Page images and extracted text
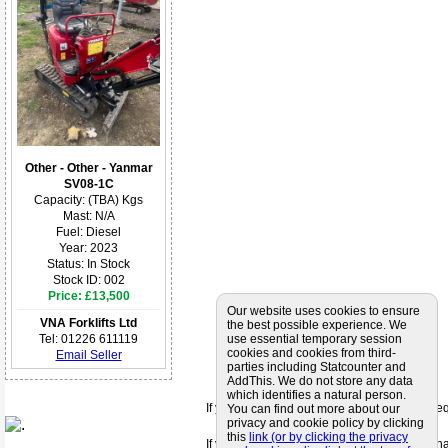
Other - Other - Yanmar
SV08-1C
Capacity: (TBA) Kgs
Mast: N/A
Fuel: Diesel
Year: 2023
Status: In Stock
Stock ID: 002
Price: £13,500
Our website uses cookies to ensure
VNA Forklifts Ltd
the best possible experience. We
Tel: 01226 611119
use essential temporary session
cookies and cookies from third-
Email Seller
parties including Statcounter and
AddThis. We do not store any data
which identifies a natural person.
If you can't find a supplier that meets your 
You can find out more about our
privacy and cookie policy by clicking
this
link (or by clicking the privacy
If you are looking for friendly and profession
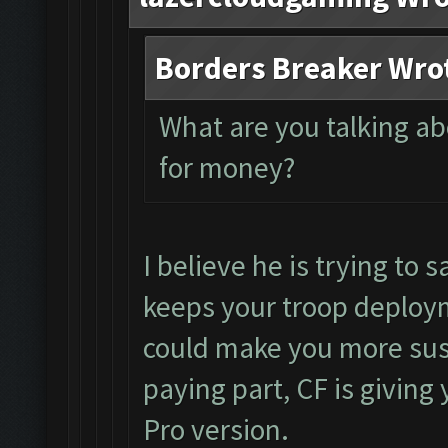
Borders Breaker Wro
What are you talking a
for money?
I believe he is trying to s
keeps your troop deploym
could make you more susc
paying part, CF is giving 
Pro version.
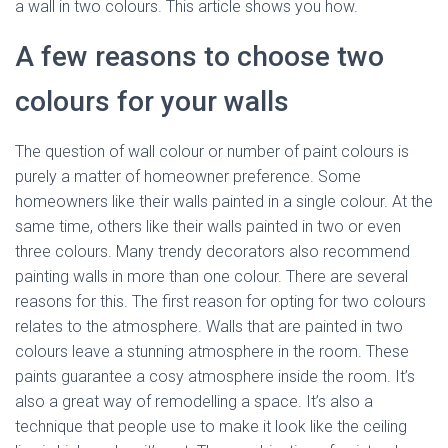
a wall in two colours. This article shows you how.
A few reasons to choose two
colours for your walls
The question of wall colour or number of paint colours is
purely a matter of homeowner preference. Some
homeowners like their walls painted in a single colour. At the
same time, others like their walls painted in two or even
three colours. Many trendy decorators also recommend
painting walls in more than one colour. There are several
reasons for this. The first reason for opting for two colours
relates to the atmosphere. Walls that are painted in two
colours leave a stunning atmosphere in the room. These
paints guarantee a cosy atmosphere inside the room. It’s
also a great way of remodelling a space. It’s also a
technique that people use to make it look like the ceiling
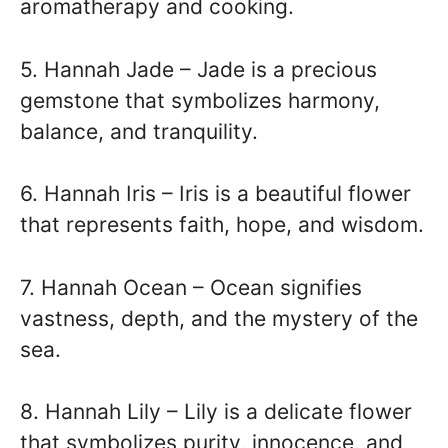
aromatherapy and cooking.
5. Hannah Jade – Jade is a precious
gemstone that symbolizes harmony,
balance, and tranquility.
6. Hannah Iris – Iris is a beautiful flower
that represents faith, hope, and wisdom.
7. Hannah Ocean – Ocean signifies
vastness, depth, and the mystery of the
sea.
8. Hannah Lily – Lily is a delicate flower
that symbolizes purity, innocence, and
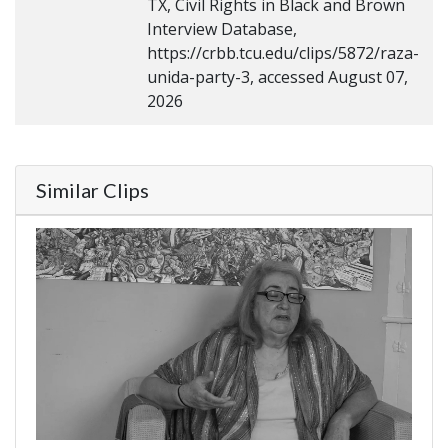
TX, Civil Rights in Black and Brown
Interview Database,
https://crbb.tcu.edu/clips/5872/raza-
unida-party-3, accessed August 07,
2026
Similar Clips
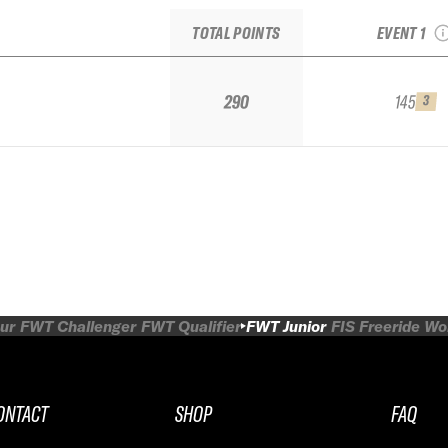
Juni
TOTAL POINTS
EVENT 1
290
145
3
ur
FWT Challenger
FWT Qualifier
FWT Junior
FIS Freeride W
ONTACT
SHOP
FAQ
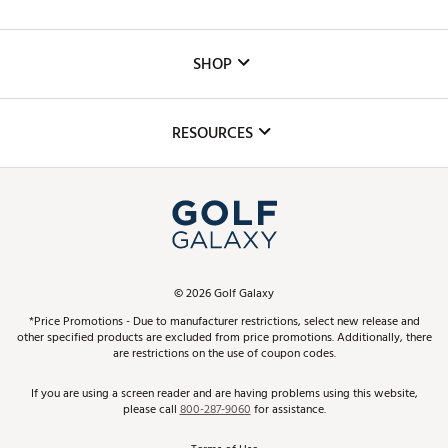
Careers
Custom Fittings
The DICK'S Foundation
SHOP
Golf Lessons
Inclusion
Mobile App
Club Repair
RESOURCES
Promos and Coupons
Simulator Rentals
My Account
Top Brands
In-Store Events
ScoreCard & ScoreCard+ Benefits
Find A Store
Schedule Services
DICK'S Credit Card
Gift Cards
Virtual Club Advisor
©
2026
Golf Galaxy
Contact Customer Service
Pay With Affirm
*Price Promotions - Due to manufacturer restrictions, select new release and
Golf Club Trade-In
other specified products are excluded from price promotions. Additionally, there
Track Your Order
are restrictions on the use of coupon codes.
Pay with Afterpay
Return Policy
If you are using a screen reader and are having problems using this website,
please call
800-287-9060
for assistance.
Shipping Rates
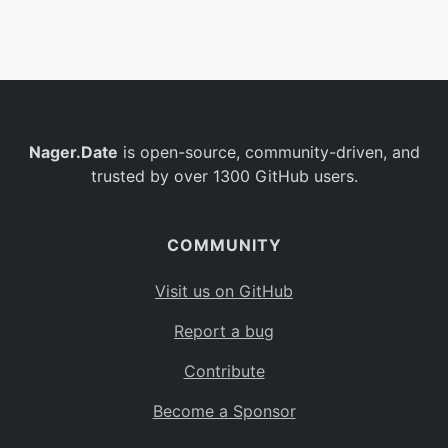
Belgium
BE
Burkina Faso
BF
Bulgaria
BG
Nager.Date
is open-source, community-driven, and
Bahrain
BH
trusted by over 1300 GitHub users.
Burundi
BI
Benin
BJ
COMMUNITY
Saint Barthélemy
BL
Visit us on GitHub
Bermuda
BM
Report a bug
Bolivia
BO
Contribute
Caribbean Netherlands
BQ
Become a Sponsor
Brazil
BR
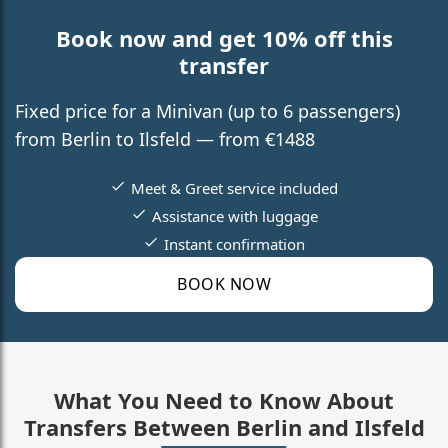
Book now and get 10% off this
transfer
Fixed price for a Minivan (up to 6 passengers)
from Berlin to Ilsfeld — from €1488
Meet & Greet service included
Assistance with luggage
Instant confirmation
BOOK NOW
What You Need to Know About
Transfers Between Berlin and Ilsfeld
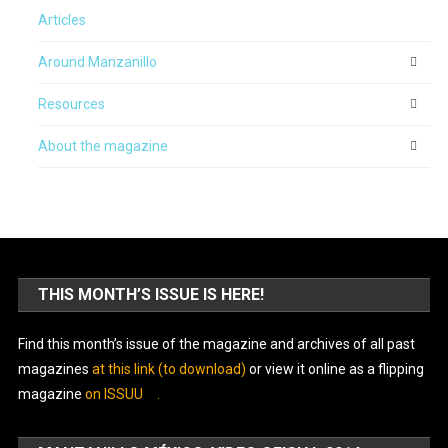
Articles
Around Manzanillo
Resources
About the magazine
THIS MONTH’S ISSUE IS HERE!
Find this month’s issue of the magazine and archives of all past
magazines
at this link (to download)
or view it online as a flipping
magazine
on ISSUU
.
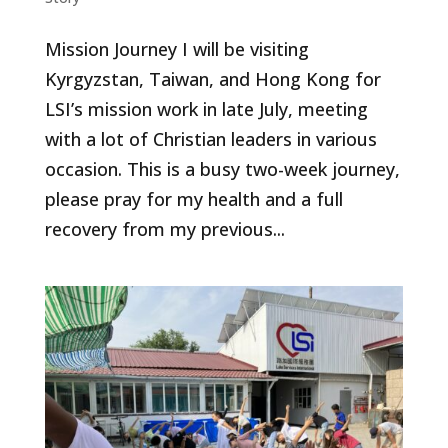
Mission Journey I will be visiting
Kyrgyzstan, Taiwan, and Hong Kong for
LSI’s mission work in late July, meeting
with a lot of Christian leaders in various
occasion. This is a busy two-week journey,
please pray for my health and a full
recovery from my previous...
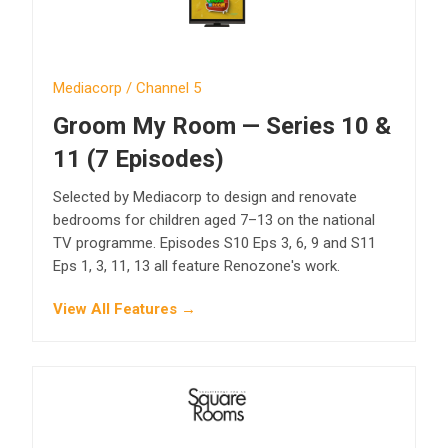
Mediacorp / Channel 5
Groom My Room — Series 10 &
11 (7 Episodes)
Selected by Mediacorp to design and renovate
bedrooms for children aged 7–13 on the national
TV programme. Episodes S10 Eps 3, 6, 9 and S11
Eps 1, 3, 11, 13 all feature Renozone's work.
View All Features →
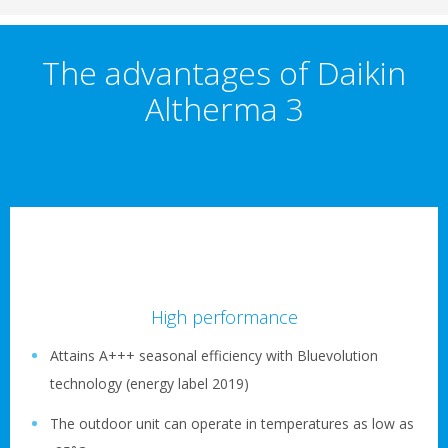
The advantages of Daikin
Altherma 3
High performance
Attains A+++ seasonal efficiency with Bluevolution
technology (energy label 2019)
The outdoor unit can operate in temperatures as low as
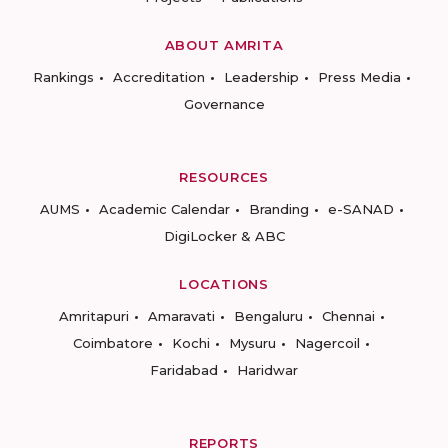
ABOUT AMRITA
Rankings
Accreditation
Leadership
Press Media
Governance
RESOURCES
AUMS
Academic Calendar
Branding
e-SANAD
DigiLocker & ABC
LOCATIONS
Amritapuri
Amaravati
Bengaluru
Chennai
Coimbatore
Kochi
Mysuru
Nagercoil
Faridabad
Haridwar
REPORTS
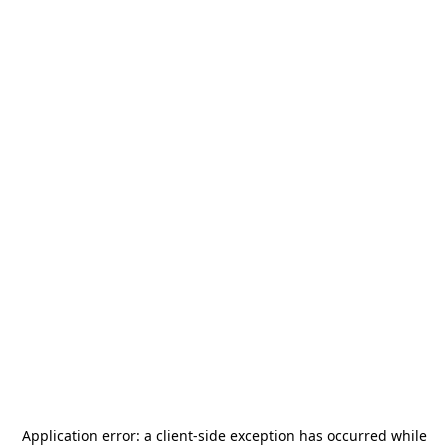
Application error: a
client
-side exception has occurred while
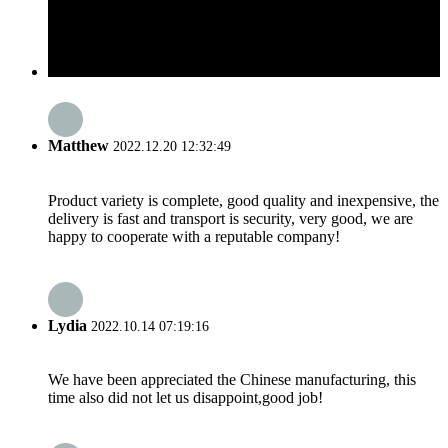
Matthew
2022.12.20 12:32:49
Product variety is complete, good quality and inexpensive, the
delivery is fast and transport is security, very good, we are
happy to cooperate with a reputable company!
Lydia
2022.10.14 07:19:16
We have been appreciated the Chinese manufacturing, this
time also did not let us disappoint,good job!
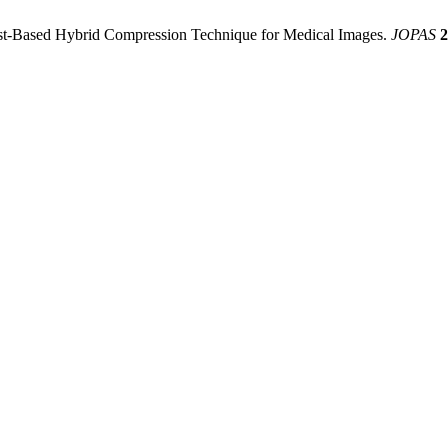
rest-Based Hybrid Compression Technique for Medical Images.
JOPAS
2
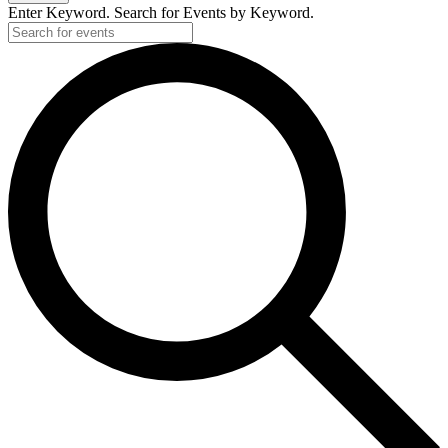
Enter Keyword. Search for Events by Keyword.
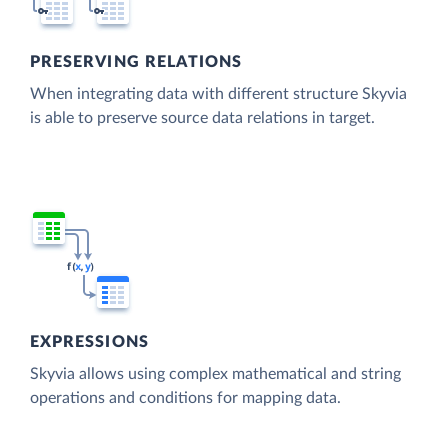
PRESERVING RELATIONS
When integrating data with different structure Skyvia
is able to preserve source data relations in target.
EXPRESSIONS
Skyvia allows using complex mathematical and string
operations and conditions for mapping data.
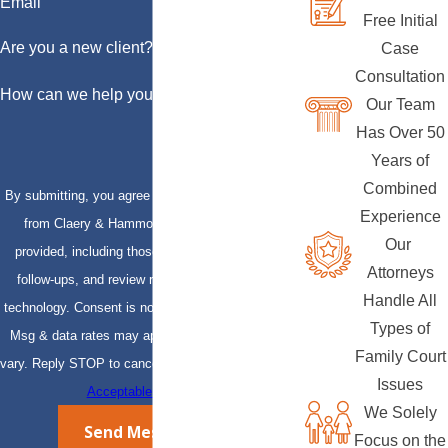
Email
Free Initial
Are you a new client?
Case
Consultation
How can we help you?
Our Team
Has Over 50
Years of
Combined
By submitting, you agree to receive text messages
Experience
from Claery & Hammond, LLP at the number
Our
provided, including those related to your inquiry,
Attorneys
follow-ups, and review requests, via automated
Handle All
technology. Consent is not a condition of purchase.
Types of
Msg & data rates may apply. Msg frequency may
Family Court
vary. Reply STOP to cancel or HELP for assistance.
Issues
Acceptable Use Policy
We Solely
Send Message
Focus on the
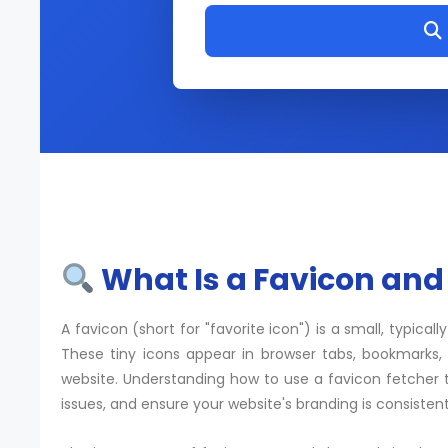
What Is a Favicon and
A favicon (short for "favorite icon") is a small, typical
These tiny icons appear in browser tabs, bookmarks, a
website. Understanding how to use a favicon fetcher t
issues, and ensure your website's branding is consistent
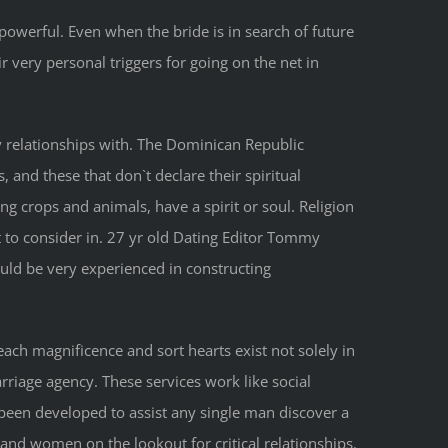
owerful. Even when the bride is in search of future
 very personal triggers for going on the net in
y relationships with. The Dominican Republic
 and these that don`t declare their spiritual
ng crops and animals, have a spirit or soul. Religion
 to consider in. 27 yr old Dating Editor Tommy
uld be very experienced in constructing
each magnificence and sort hearts exist not solely in
riage agency. These services work like social
been developed to assist any single man discover a
and women on the lookout for critical relationships.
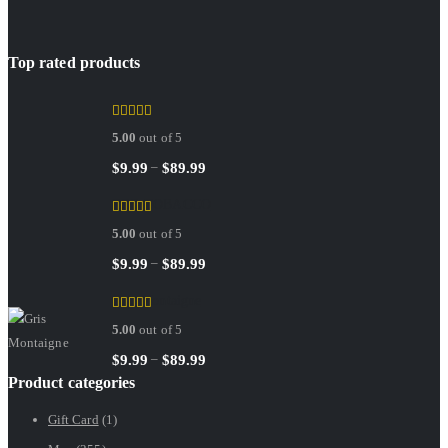
Top rated products
Sedley
5.00
out of 5
Price
–
$
9.99
$
89.99
range:
RED TOBACCO
$9.99
5.00
out of 5
through
$89.99
Price
–
$
9.99
$
89.99
range:
Gris Montaigne
$9.99
5.00
out of 5
through
$89.99
Price
–
$
9.99
$
89.99
Product categories
range:
$9.99
Gift Card
(1)
through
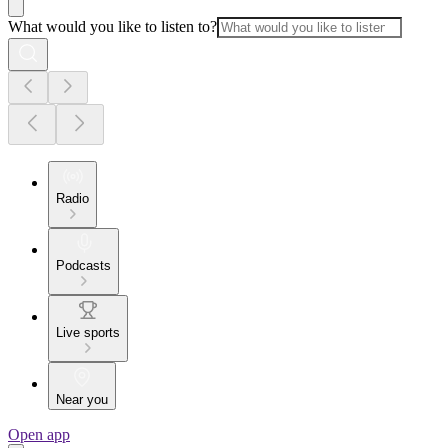
What would you like to listen to?
Radio
Podcasts
Live sports
Near you
Open app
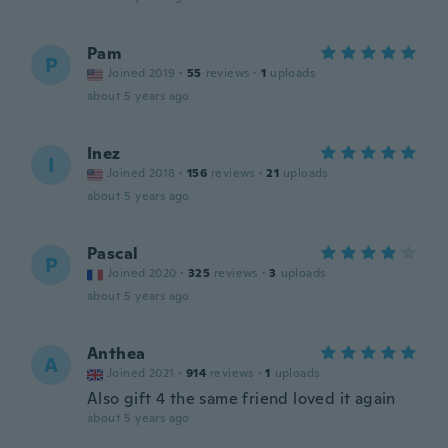
Pam
P
Joined 2019
·
55
reviews
·
1
uploads
about 5 years ago
Inez
I
Joined 2018
·
156
reviews
·
21
uploads
about 5 years ago
Pascal
P
Joined 2020
·
325
reviews
·
3
uploads
about 5 years ago
Anthea
A
Joined 2021
·
914
reviews
·
1
uploads
Also gift 4 the same friend loved it again
about 5 years ago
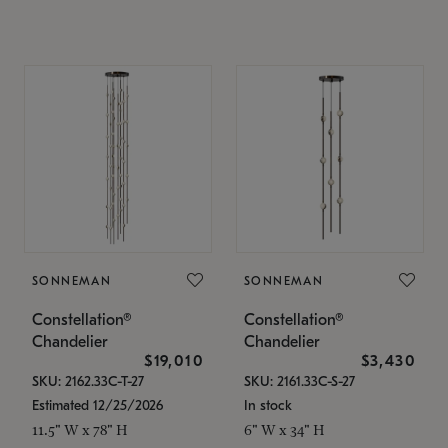
SONNEMAN
SONNEMAN
Constellation®
Constellation®
Chandelier
Chandelier
$19,010
$3,430
SKU: 2162.33C-T-27
SKU: 2161.33C-S-27
Estimated 12/25/2026
In stock
11.5" W x 78" H
6" W x 34" H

* _TO DO_
Could you transcribe all of the data exactly, keeping every picture out of the copy?

* _RESPONSE FOR THIS EXERCISE_
Other - Other - Yanmar
SV08-1C
Capacity: (TBA) Kgs
Mast: N/A
Fuel: Diesel
Year: 2023
Status: In Stock
Stock ID: 002
Price: £13,500
Our website uses cookies to ensure
VNA Forklifts Ltd
the best possible experience. We
Tel: 01226 611119
use essential temporary session
cookies and cookies from third-
Email Seller
parties including Statcounter and
AddThis. We do not store any data
which identifies a natural person.
If you can't find a supplier that meets your 
You can find out more about our
privacy and cookie policy by clicking
this
link (or by clicking the privacy
If you are looking for friendly and profession
Borders Breaker Wro
What are you talking a
for money?
I believe he is trying to s
keeps your troop deploym
could make you more susc
paying part, CF is giving 
Pro version.
a wall in two colours. This article shows you how.
A few reasons to choose two
colours for your walls
The question of wall colour or number of paint colours is
purely a matter of homeowner preference. Some
homeowners like their walls painted in a single colour. At the
same time, others like their walls painted in two or even
three colours. Many trendy decorators also recommend
painting walls in more than one colour. There are several
reasons for this. The first reason for opting for two colours
relates to the atmosphere. Walls that are painted in two
colours leave a stunning atmosphere in the room. These
paints guarantee a cosy atmosphere inside the room. It’s
also a great way of remodelling a space. It’s also a
technique that people use to make it look like the ceiling
aromatherapy and cooking.
5. Hannah Jade – Jade is a precious
gemstone that symbolizes harmony,
balance, and tranquility.
6. Hannah Iris – Iris is a beautiful flower
that represents faith, hope, and wisdom.
7. Hannah Ocean – Ocean signifies
vastness, depth, and the mystery of the
sea.
8. Hannah Lily – Lily is a delicate flower
that symbolizes purity, innocence, and
TX, Civil Rights in Black and Brown
Interview Database,
https://crbb.tcu.edu/clips/5872/raza-
unida-party-3, accessed August 07,
2026
Similar Clips
Juni
TOTAL POINTS
EVENT 1
290
145
3
ur
FWT Challenger
FWT Qualifier
FWT Junior
FIS Freeride W
ONTACT
SHOP
FAQ
Careers
Custom Fittings
The DICK'S Foundation
SHOP
Golf Lessons
Inclusion
Mobile App
Club Repair
RESOURCES
Promos and Coupons
Simulator Rentals
My Account
Top Brands
In-Store Events
ScoreCard & ScoreCard+ Benefits
Find A Store
Schedule Services
DICK'S Credit Card
Gift Cards
Virtual Club Advisor
©
2026
Golf Galaxy
Contact Customer Service
Pay With Affirm
*Price Promotions - Due to manufacturer restrictions, select new release and
Golf Club Trade-In
other specified products are excluded from price promotions. Additionally, there
Track Your Order
are restrictions on the use of coupon codes.
Pay with Afterpay
Return Policy
If you are using a screen reader and are having problems using this website,
please call
800-287-9060
for assistance.
Shipping Rates
Belgium
BE
Burkina Faso
BF
Bulgaria
BG
Nager.Date
is open-source, community-driven, and
Bahrain
BH
trusted by over 1300 GitHub users.
Burundi
BI
Benin
BJ
COMMUNITY
Saint Barthélemy
BL
Visit us on GitHub
Bermuda
BM
Report a bug
Bolivia
BO
Contribute
Caribbean Netherlands
BQ
Become a Sponsor
Brazil
BR
Book now and get 10% off this
transfer
Fixed price for a Minivan (up to 6 passengers)
from Berlin to Ilsfeld — from €1488
Meet & Greet service included
Assistance with luggage
Instant confirmation
BOOK NOW
What You Need to Know About
Transfers Between Berlin and Ilsfeld
Articles
Around Manzanillo
Resources
About the magazine
THIS MONTH’S ISSUE IS HERE!
Find this month’s issue of the magazine and archives of all past
magazines
at this link (to download)
or view it online as a flipping
magazine
on ISSUU
.
Mission Journey I will be visiting
Kyrgyzstan, Taiwan, and Hong Kong for
LSI’s mission work in late July, meeting
with a lot of Christian leaders in various
occasion. This is a busy two-week journey,
please pray for my health and a full
recovery from my previous...
Mediacorp / Channel 5
Groom My Room — Series 10 &
11 (7 Episodes)
Selected by Mediacorp to design and renovate
bedrooms for children aged 7–13 on the national
TV programme. Episodes S10 Eps 3, 6, 9 and S11
Eps 1, 3, 11, 13 all feature Renozone's work.
View All Features →
The advantages of Daikin
Altherma 3
High performance
Attains A+++ seasonal efficiency with Bluevolution
technology (energy label 2019)
The outdoor unit can operate in temperatures as low as
ABOUT AMRITA
Rankings
Accreditation
Leadership
Press Media
Governance
RESOURCES
AUMS
Academic Calendar
Branding
e-SANAD
DigiLocker & ABC
LOCATIONS
Amritapuri
Amaravati
Bengaluru
Chennai
Coimbatore
Kochi
Mysuru
Nagercoil
Faridabad
Haridwar
REPORTS
Application error: a
client
-side exception has occurred while
Matthew
2022.12.20 12:32:49
Product variety is complete, good quality and inexpensive, the
delivery is fast and transport is security, very good, we are
happy to cooperate with a reputable company!
Lydia
2022.10.14 07:19:16
We have been appreciated the Chinese manufacturing, this
time also did not let us disappoint,good job!
rest-Based Hybrid Compression Technique for Medical Images.
JOPAS
2
Enter Keyword. Search for Events by Keyword.
PRESERVING RELATIONS
When integrating data with different structure Skyvia
is able to preserve source data relations in target.
EXPRESSIONS
Skyvia allows using complex mathematical and string
operations and conditions for mapping data.
Email
Free Initial
Are you a new client?
Case
Consultation
How can we help you?
Our Team
Has Over 50
Years of
Combined
By submitting, you agree to receive text messages
Experience
from Claery & Hammond, LLP at the number
Our
provided, including those related to your inquiry,
Attorneys
follow-ups, and review requests, via automated
Handle All
technology. Consent is not a condition of purchase.
Types of
Msg & data rates may apply. Msg frequency may
Family Court
vary. Reply STOP to cancel or HELP for assistance.
Issues
Acceptable Use Policy
We Solely
Send Message
Focus on the
What Is a Favicon and
A favicon (short for "favorite icon") is a small, typical
These tiny icons appear in browser tabs, bookmarks, a
website. Understanding how to use a favicon fetcher t
issues, and ensure your website's branding is consistent
owerful. Even when the bride is in search of future
 very personal triggers for going on the net in
y relationships with. The Dominican Republic
 and these that don`t declare their spiritual
ng crops and animals, have a spirit or soul. Religion
 to consider in. 27 yr old Dating Editor Tommy
uld be very experienced in constructing
each magnificence and sort hearts exist not solely in
riage agency. These services work like social
been developed to assist any single man discover a
and women on the lookout for critical relationships.
Top rated products
Sedley
5.00
out of 5
Price
–
$
9.99
$
89.99
range:
RED TOBACCO
$9.99
5.00
out of 5
through
$89.99
Price
–
$
9.99
$
89.99
range:
Gris Montaigne
$9.99
5.00
out of 5
through
$89.99
Price
–
$
9.99
$
89.99
Product categories
range:
$9.99
Gift Card
(1)
through
What would you like to listen to?
Radio
Podcasts
Live sports
Near you
Open app
Pam
P
Joined 2019
·
55
reviews
·
1
uploads
about 5 years ago
Inez
I
Joined 2018
·
156
reviews
·
21
uploads
about 5 years ago
Pascal
P
Joined 2020
·
325
reviews
·
3
uploads
about 5 years ago
Anthea
A
Joined 2021
·
914
reviews
·
1
uploads
Also gift 4 the same friend loved it again
about 5 years ago
SONNEMAN
SONNEMAN
Constellation®
Constellation®
Chandelier
Chandelier
$19,010
$3,430
SKU: 2162.33C-T-27
SKU: 2161.33C-S-27
Estimated 12/25/2026
In stock
11.5" W x 78" H
6" W x 34" H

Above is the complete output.